Search code examples
c#xmlxpathxmldocumentxmlnode

How to remove xml nodes that are not in an array of xpath strings?


I have an array of xpath values and an xml feed.

When the feed comes in, I want to filter each xml file by removing the nodes that are not in my array of xpath's.

I can think of a very dirty way to do this:

1) for each node in the xml, i form its xpath

2) check if it's in the array.

3) if not, remove.

Is there a cleaner way?


Solution

  • When the feed comes in, I want to filter each xml file by removing the nodes that are not in my array of xpath's

    Step1. Select all nodes that aren't selected by the given XPath expressions

    I guess that by "nodes" you mean elements. If so, this XPath expression:

    //*[count(. | yourExpr1 | yourExpr2 ... | yourExprN)
       >
        count(yourExpr1 | yourExpr2 ... | yourExprN)
       ]
    

    selects all elements in the XML document that aren't selected by any of your N XPath expressions yourExpr1, yourExpr2, ... , yourExprN

    If by "nodes" you mean elements, text-nodes, processing-instruction-nodes (PIs), comment-nodes and attribute nodes, use this XPath expression to select all nodes not selected by your N XPath expressions:

    (//node() | //*/@*)
       [count(. | yourExpr1 | yourExpr2 ... | yourExprN)
       >
        count(yourExpr1 | yourExpr2 ... | yourExprN)
       ]
    

    Step2. Delete all nodes selected in Step1.

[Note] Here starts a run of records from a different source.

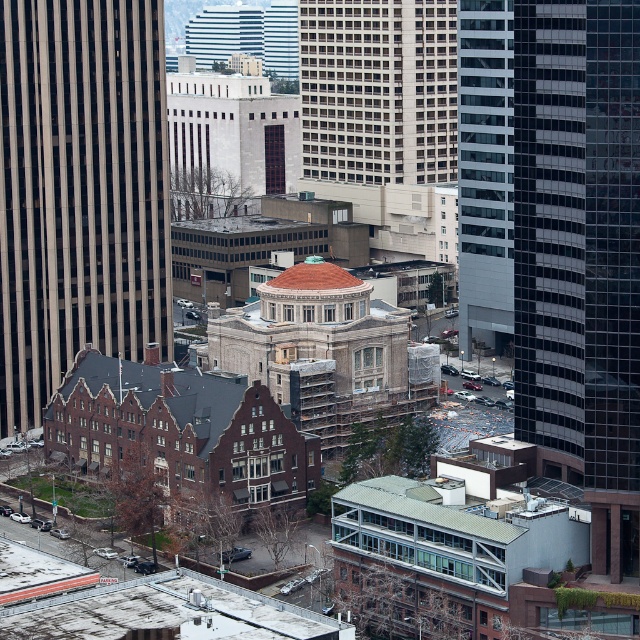 Who is higher up, beige glass skyscraper at left or beige stone building at center?

beige stone building at center

Is beige glass skyscraper at left wider than beige stone building at center?

No, beige glass skyscraper at left is not wider than beige stone building at center.

You are a GUI agent. You are given a task and a screenshot of the screen. Output one action in this format:
    pyautogui.click(x=<x>, y=<y>)
    Task: Click on the beige glass skyscraper at left
    The image size is (640, 640).
    Given the screenshot: What is the action you would take?
    pyautogui.click(x=80, y=192) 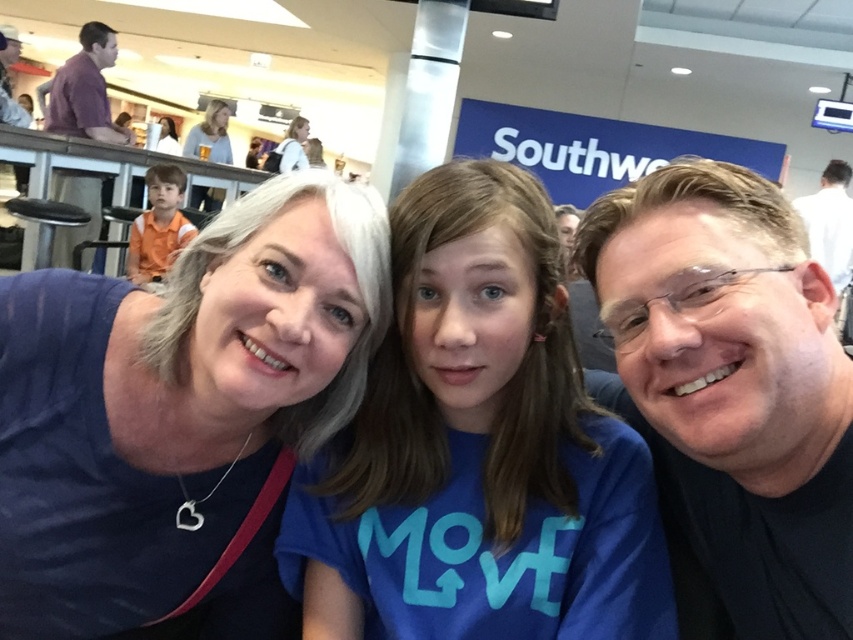 Does point (296, 506) come farther from viewer compared to point (212, 202)?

    For each of the nodes selected in Step1 above, use:

     node.ParentNode.RemoveChild(node);
    

    Explanation:

    1. The XPath union operator | produces the union of two node-sets. Therefore the expression yourExpr1 | yourExpr2 ... | yourExprN when applied on the XML document produces the set of all nodes that are selected by any of the N given XPath expressions.

    2. A node $n doesn't belong to a set of nodes $ns exactly when ...

      count($n | $ns) > count($ns)